YOUR TASK: Copy the listing out in full. Keep every word as it is.

SOURCE INFORMATION:
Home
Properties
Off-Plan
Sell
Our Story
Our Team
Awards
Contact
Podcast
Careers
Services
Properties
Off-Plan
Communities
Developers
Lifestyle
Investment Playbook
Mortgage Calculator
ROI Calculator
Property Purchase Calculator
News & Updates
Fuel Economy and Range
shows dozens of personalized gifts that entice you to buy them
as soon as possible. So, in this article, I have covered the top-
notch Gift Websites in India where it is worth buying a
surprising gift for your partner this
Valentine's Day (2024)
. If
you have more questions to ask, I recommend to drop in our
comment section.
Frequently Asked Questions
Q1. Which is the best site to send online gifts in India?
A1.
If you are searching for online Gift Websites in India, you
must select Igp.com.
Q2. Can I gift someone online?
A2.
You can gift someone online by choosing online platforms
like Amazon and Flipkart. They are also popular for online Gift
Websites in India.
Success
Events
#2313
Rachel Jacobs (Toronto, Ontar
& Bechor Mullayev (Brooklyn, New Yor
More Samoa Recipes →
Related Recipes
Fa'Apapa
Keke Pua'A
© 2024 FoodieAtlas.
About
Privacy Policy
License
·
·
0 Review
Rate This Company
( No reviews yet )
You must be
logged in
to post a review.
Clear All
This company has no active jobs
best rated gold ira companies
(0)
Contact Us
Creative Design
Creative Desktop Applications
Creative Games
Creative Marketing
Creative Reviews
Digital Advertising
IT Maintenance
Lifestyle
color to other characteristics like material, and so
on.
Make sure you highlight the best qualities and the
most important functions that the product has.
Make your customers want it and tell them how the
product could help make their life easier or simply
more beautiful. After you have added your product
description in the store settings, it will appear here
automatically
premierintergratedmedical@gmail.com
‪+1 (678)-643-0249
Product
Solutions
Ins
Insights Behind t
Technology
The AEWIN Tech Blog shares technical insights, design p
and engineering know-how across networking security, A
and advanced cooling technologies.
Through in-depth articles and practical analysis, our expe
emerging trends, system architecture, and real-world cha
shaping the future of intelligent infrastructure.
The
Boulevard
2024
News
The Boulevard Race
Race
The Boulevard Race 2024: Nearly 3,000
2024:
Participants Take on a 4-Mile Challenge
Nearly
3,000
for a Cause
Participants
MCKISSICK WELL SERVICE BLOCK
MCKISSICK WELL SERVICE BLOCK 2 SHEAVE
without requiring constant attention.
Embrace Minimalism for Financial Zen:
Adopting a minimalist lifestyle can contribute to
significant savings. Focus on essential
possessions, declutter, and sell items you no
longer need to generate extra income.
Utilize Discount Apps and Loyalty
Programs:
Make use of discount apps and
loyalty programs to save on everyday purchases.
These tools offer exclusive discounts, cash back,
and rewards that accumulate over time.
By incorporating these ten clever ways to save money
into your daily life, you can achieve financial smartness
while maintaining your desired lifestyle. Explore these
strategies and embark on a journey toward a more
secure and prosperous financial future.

OUTPUT OF THE EXERCISE:
Home
Properties
Off-Plan
Sell
Our Story
Our Team
Awards
Contact
Podcast
Careers
Services
Properties
Off-Plan
Communities
Developers
Lifestyle
Investment Playbook
Mortgage Calculator
ROI Calculator
Property Purchase Calculator
News & Updates
Fuel Economy and Range
shows dozens of personalized gifts that entice you to buy them
as soon as possible. So, in this article, I have covered the top-
notch Gift Websites in India where it is worth buying a
surprising gift for your partner this
Valentine's Day (2024)
. If
you have more questions to ask, I recommend to drop in our
comment section.
Frequently Asked Questions
Q1. Which is the best site to send online gifts in India?
A1.
If you are searching for online Gift Websites in India, you
must select Igp.com.
Q2. Can I gift someone online?
A2.
You can gift someone online by choosing online platforms
like Amazon and Flipkart. They are also popular for online Gift
Websites in India.
Success
Events
#2313
Rachel Jacobs (Toronto, Ontar
& Bechor Mullayev (Brooklyn, New Yor
More Samoa Recipes →
Related Recipes
Fa'Apapa
Keke Pua'A
© 2024 FoodieAtlas.
About
Privacy Policy
License
·
·
0 Review
Rate This Company
( No reviews yet )
You must be
logged in
to post a review.
Clear All
This company has no active jobs
best rated gold ira companies
(0)
Contact Us
Creative Design
Creative Desktop Applications
Creative Games
Creative Marketing
Creative Reviews
Digital Advertising
IT Maintenance
Lifestyle
color to other characteristics like material, and so
on.
Make sure you highlight the best qualities and the
most important functions that the product has.
Make your customers want it and tell them how the
product could help make their life easier or simply
more beautiful. After you have added your product
description in the store settings, it will appear here
automatically
premierintergratedmedical@gmail.com
‪+1 (678)-643-0249
Product
Solutions
Ins
Insights Behind t
Technology
The AEWIN Tech Blog shares technical insights, design p
and engineering know-how across networking security, A
and advanced cooling technologies.
Through in-depth articles and practical analysis, our expe
emerging trends, system architecture, and real-world cha
shaping the future of intelligent infrastructure.
The
Boulevard
2024
News
The Boulevard Race
Race
The Boulevard Race 2024: Nearly 3,000
2024:
Participants Take on a 4-Mile Challenge
Nearly
3,000
for a Cause
Participants
MCKISSICK WELL SERVICE BLOCK
MCKISSICK WELL SERVICE BLOCK 2 SHEAVE
without requiring constant attention.
Embrace Minimalism for Financial Zen:
Adopting a minimalist lifestyle can contribute to
significant savings. Focus on essential
possessions, declutter, and sell items you no
longer need to generate extra income.
Utilize Discount Apps and Loyalty
Programs:
Make use of discount apps and
loyalty programs to save on everyday purchases.
These tools offer exclusive discounts, cash back,
and rewards that accumulate over time.
By incorporating these ten clever ways to save money
into your daily life, you can achieve financial smartness
while maintaining your desired lifestyle. Explore these
strategies and embark on a journey toward a more
secure and prosperous financial future.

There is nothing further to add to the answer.